Question

Arrange according to the order of stability.
$\text{ 3}{{\text{d}}^{\text{5}}}\text{ }$ , $\text{ 4}{{\text{d}}^{\text{5}}}\text{ }$, $\text{ 3}{{\text{d}}^{10}}\text{ }$, $\text{ 4}{{\text{d}}^{10}}\text{ }$

Answer 1

The stability of orbitals depends on the number of electrons present in the orbitals. There are two possibilities for orbitals to attain stability. Half-filled orbitals and full filled orbitals are stable as compared to any other arrangement of an electron in the orbitals. We are also well familiar with that the stability of the orbital or elements is inversely related to the energy. Higher energy less is stability.
$\text{ Stability}\propto \dfrac{1}{\text{Energy}}\text{ }$

Complete step by step answer:
An atom has a different shell, subshell, and orbitals. Electrons in the atoms are well distributed among this shell. All elements lean towards stability. The stability of an orbital in an element depends on the electrons in the orbital.
Orbitals attain stability if orbitals are:

1. Filled orbitals:
   Filled orbitals have filled orbitals. For example, the s orbitals contain the two electrons, p orbitals contain the 6 electrons, d subshell holds on 10 electrons, and f orbitals on 14. This is the complete filled orbitals, where each suborbital contains two electrons int. As they are filled, they do not undergo the loss or gain of electrons and thus elements with the filled orbitals are unreactive. For example, noble gases.
   
2. Half-filled orbitals:
   Half-filled orbitals in which each sub orbitals contains a single electron. For example, p orbitals contain the 3 electrons, d will hold on 5 electrons, and f will contain the 7 electrons. The half-filled orbitals are stable because here each orbital contains a single electron and thus symmetric. Do not readily react easily.
   
   We have to find out the order of stability of the orbitals.
   According to the Aufbau principle, the electron is filled in the atomic orbitals such that the lower orbital is filled first followed by the higher energy orbitals. According to the Aufbau energy trend diagram, the $\text{ 3d }$ orbitals are lower energy followed by the $\text{ 4d }$ orbital. We know that,
   $\text{ Stability}\propto \dfrac{1}{\text{Energy}}\text{ }$
   Therefore, $\text{ 3d }$have more stability than the $\text{ 4d }$orbitals.
   Full filled orbitals are more stable than half-filled orbitals.
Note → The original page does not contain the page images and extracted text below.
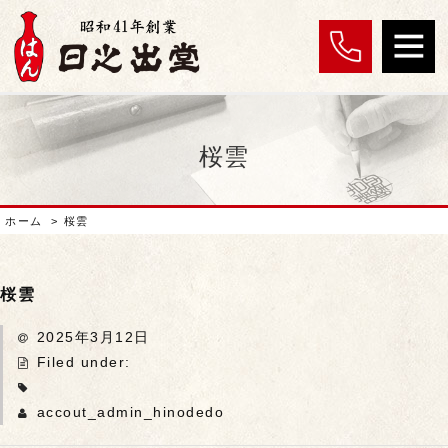
桜雲
ホーム
>
桜雲
桜雲
2025年3月12日
Filed under:
accout_admin_hinodedo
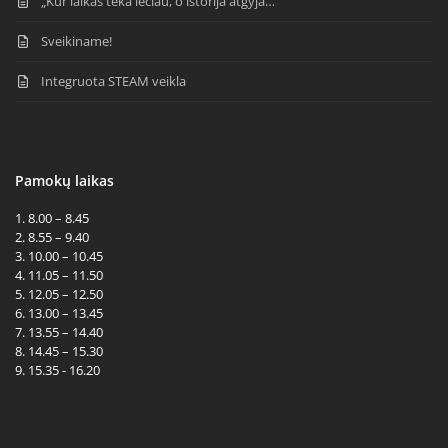
„Kur laikas teka lėčiau, o istorija atgyja…“
Sveikiname!
Integruota STEAM veikla
Pamokų laikas
1. 8.00 – 8.45
2. 8.55 – 9.40
3. 10.00 – 10.45
4. 11.05 – 11.50
5. 12.05 – 12.50
6. 13.00 – 13.45
7. 13.55 – 14.40
8. 14.45 – 15.30
9. 15.35 - 16.20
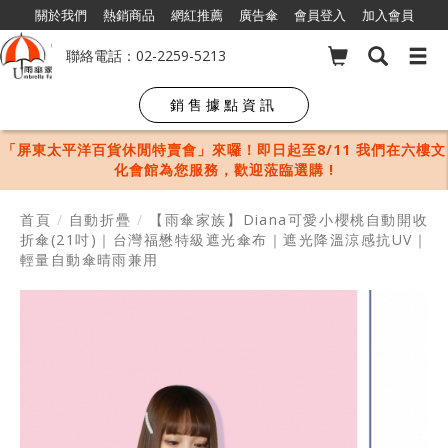
關於我們
熱銷商品
網紅推薦
廣告傘
會員登入
加入會員
聯絡電話：02-2259-5213
銷售據點資訊
「屏東太平洋百貨休閒特賣會」來囉！即日起至8/11 我們在六樓文
化會館為您服務，歡迎蒞臨選購 !
首頁
/
自動折疊
/
【雨傘家族】Diana可愛小櫻桃自動開收
折傘(21吋)｜台灣福懋特級遮光傘布｜遮光降溫涼感抗UV｜
輕量自動傘晴雨兼用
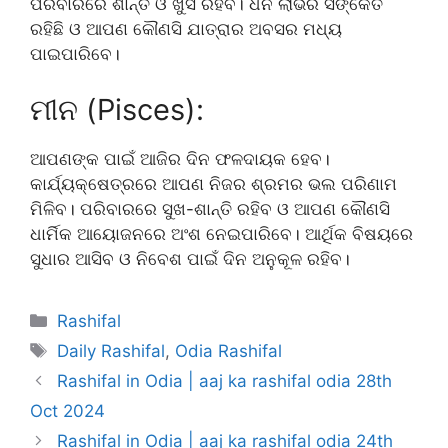
ପରିବାରରେ ଶାନ୍ତି ଓ ଖୁସି ରହିବ। ଧନ ଲାଭର ସଙ୍କେତ
ରହିଛି ଓ ଆପଣ କୌଣସି ଯାତ୍ରାର ଅବସର ମଧ୍ୟ
ପାଇପାରିବେ।
ମୀନ (Pisces):
ଆପଣଙ୍କ ପାଇଁ ଆଜିର ଦିନ ଫଳଦାୟକ ହେବ।
କାର୍ଯ୍ୟକ୍ଷେତ୍ରରେ ଆପଣ ନିଜର ଶ୍ରମର ଭଲ ପରିଣାମ
ମିଳିବ। ପରିବାରରେ ସୁଖ-ଶାନ୍ତି ରହିବ ଓ ଆପଣ କୌଣସି
ଧାର୍ମିକ ଆୟୋଜନରେ ଅଂଶ ନେଇପାରିବେ। ଆର୍ଥିକ ବିଷୟରେ
ସୁଧାର ଆସିବ ଓ ନିବେଶ ପାଇଁ ଦିନ ଅନୁକୂଳ ରହିବ।
Categories
Rashifal
Tags
Daily Rashifal
,
Odia Rashifal
Rashifal in Odia | aaj ka rashifal odia 28th
Oct 2024
Rashifal in Odia | aaj ka rashifal odia 24th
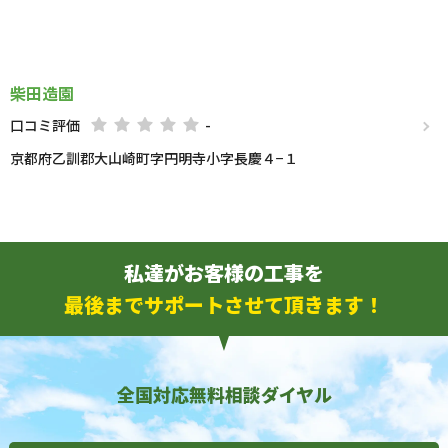
柴田造園
口コミ評価
-
京都府乙訓郡大山崎町字円明寺小字長慶４−１
私達がお客様の工事を
最後までサポートさせて頂きます！
全国対応無料相談ダイヤル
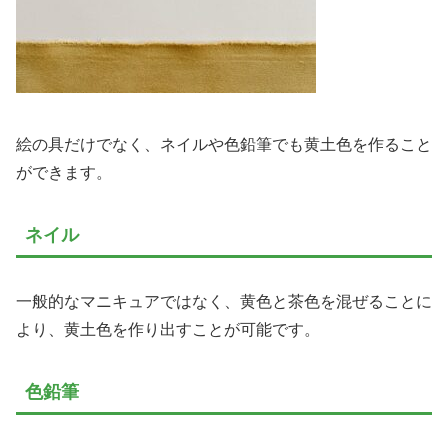
絵の具だけでなく、ネイルや色鉛筆でも黄土色を作ること
ができます。
ネイル
一般的なマニキュアではなく、黄色と茶色を混ぜることに
より、黄土色を作り出すことが可能です。
色鉛筆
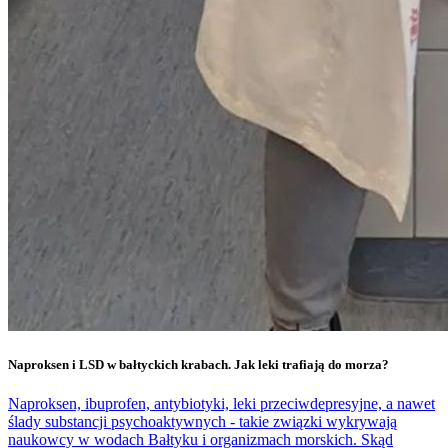
Naproksen i LSD w bałtyckich krabach. Jak leki trafiają do morza?
Naproksen, ibuprofen, antybiotyki, leki przeciwdepresyjne, a nawet
ślady substancji psychoaktywnych - takie związki wykrywają
naukowcy w wodach Bałtyku i organizmach morskich. Skąd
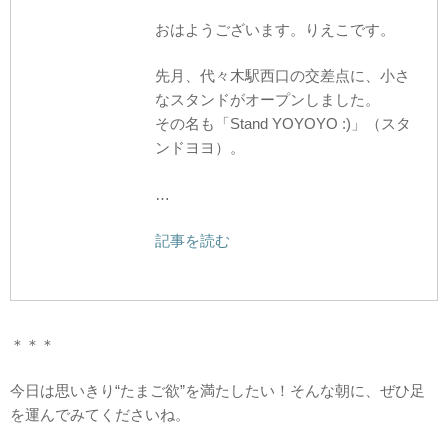
おはようございます。りえこです。
先月、代々木駅西口の交差点に、小さ
なスタンドがオープンしました。
その名も「Stand YOYOYO :)」（スタ
ンドヨヨ）。
…
記事を読む
＊＊＊
今日は思いきり“たまご欲”を満たしたい！そんな朝に、ぜひ足
を運んでみてくださいね。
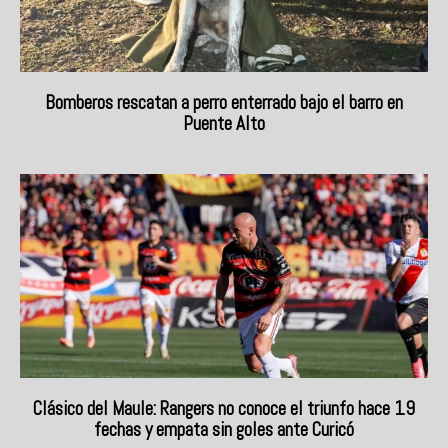
Bomberos rescatan a perro enterrado bajo el barro en
Puente Alto
Clásico del Maule: Rangers no conoce el triunfo hace 19
fechas y empata sin goles ante Curicó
The order of stability of the orbitals is maximum for 3 orbitals and then for 4 orbitals. The order is given as follows,
$\text{ 4}{{\text{d}}^{\text{5}}}\text{ }<\text{ 4}{{\text{d}}^{\text{10}}}\text{ }<\text{ 3}{{\text{d}}^{\text{5}}}\text{ }<\text{ 3}{{\text{d}}^{\text{10}}}\text{ }$.
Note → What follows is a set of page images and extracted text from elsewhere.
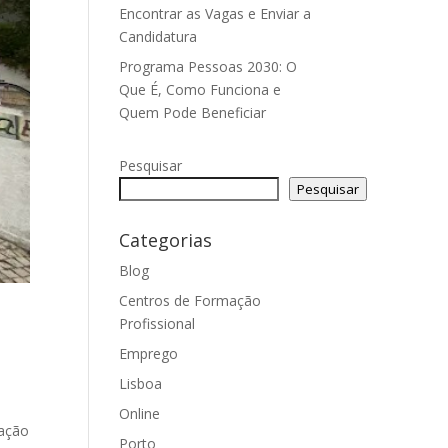
Encontrar as Vagas e Enviar a
Candidatura
Programa Pessoas 2030: O
Que É, Como Funciona e
Quem Pode Beneficiar
Pesquisar
Pesquisar
Categorias
Blog
Centros de Formação
Profissional
Emprego
Lisboa
Online
gação
Porto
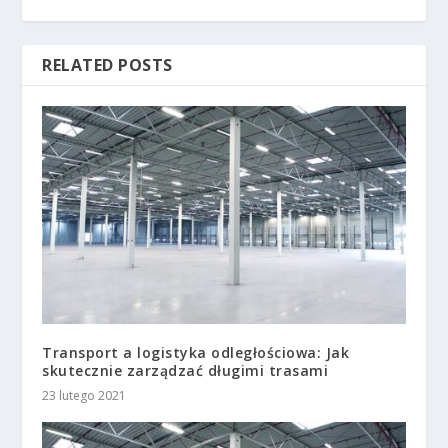
RELATED POSTS
Transport a logistyka odległościowa: Jak
skutecznie zarządzać długimi trasami
23 lutego 2021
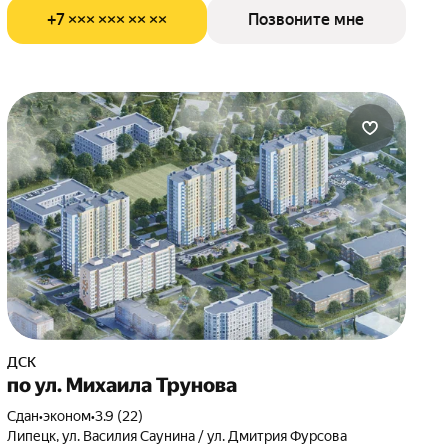
+7 ××× ××× ×× ××
Позвоните мне
ДСК
по ул. Михаила Трунова
Сдан
•
эконом
•
3.9 (22)
Липецк, ул. Василия Саунина / ул. Дмитрия Фурсова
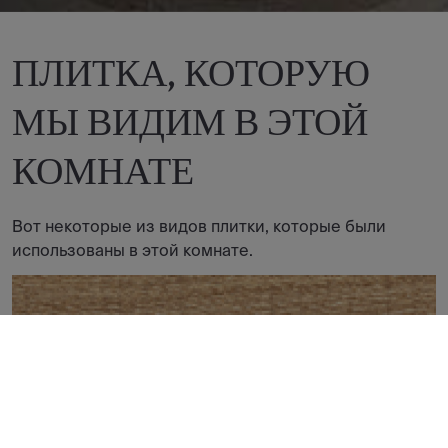
ПЛИТКА, КОТОРУЮ
МЫ ВИДИМ В ЭТОЙ
КОМНАТЕ
Вот некоторые из видов плитки, которые были
использованы в этой комнате.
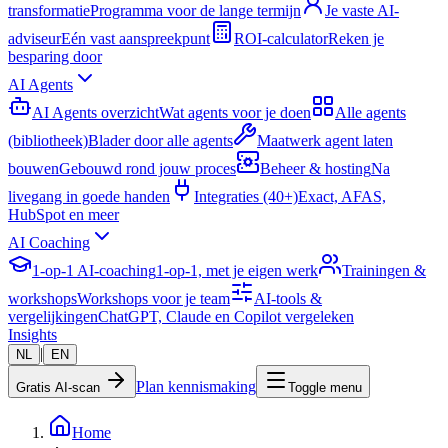
transformatie
Programma voor de lange termijn
Je vaste AI-
adviseur
Eén vast aanspreekpunt
ROI-calculator
Reken je
besparing door
AI Agents
AI Agents overzicht
Wat agents voor je doen
Alle agents
(bibliotheek)
Blader door alle agents
Maatwerk agent laten
bouwen
Gebouwd rond jouw proces
Beheer & hosting
Na
livegang in goede handen
Integraties (40+)
Exact, AFAS,
HubSpot en meer
AI Coaching
1-op-1 AI-coaching
1-op-1, met je eigen werk
Trainingen &
workshops
Workshops voor je team
AI-tools &
vergelijkingen
ChatGPT, Claude en Copilot vergeleken
Insights
|
NL
EN
Plan kennismaking
Gratis AI-scan
Toggle menu
Home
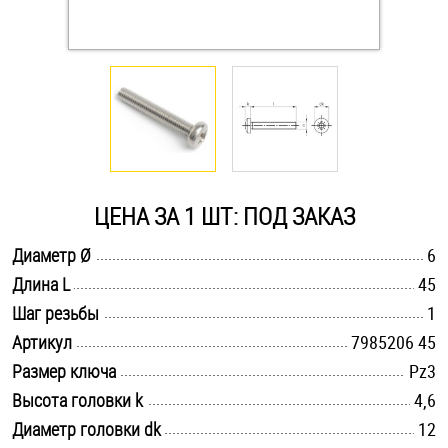
Оснастка и аксессуары для яхт
Пробки
Саморезы и шурупы
ЦЕНА ЗА 1 ШТ: ПОД ЗАКАЗ
Стопорные кольца
.............................................................................................................
Диаметр Ø
6
.............................................................................................................
Длина L
45
Такелаж
.............................................................................................................
Шаг резьбы
1
Хомуты
.............................................................................................................
Артикул
7985206 45
.............................................................................................................
Размер ключа
Pz3
Шайбы
.............................................................................................................
Высота головки k
4,6
.............................................................................................................
Диаметр головки dk
Шпильки
12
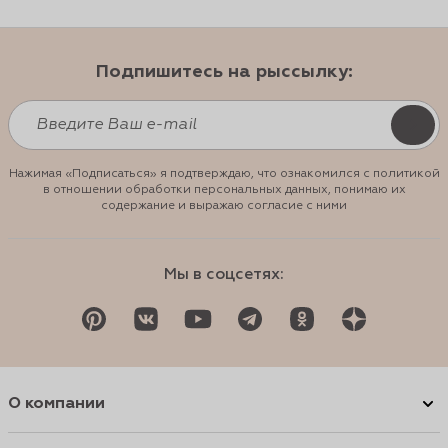
Подпишитесь на рыссылку:
Нажимая «Подписаться» я подтверждаю, что ознакомился с политикой
в отношении обработки персональных данных, понимаю их
содержание и выражаю согласие с ними
Мы в соцсетях:
О компании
Note: The stability of full filled and half-filled orbitals is explained based on the total angular spin momentum of an orbital. Let’s take an example of p orbitals.
A) Half-filled p –orbitals:
p orbitals Have three electrons (let's consider all orbitals have parallel spins) then it is not completely stable.

B) Full-filled p-orbitals: p orbitals contained the 6 electrons, which have the opposite spin. Positive spins cancel out the negative spin and thus net spin is zero and thus fulfilled orbitals are more stable.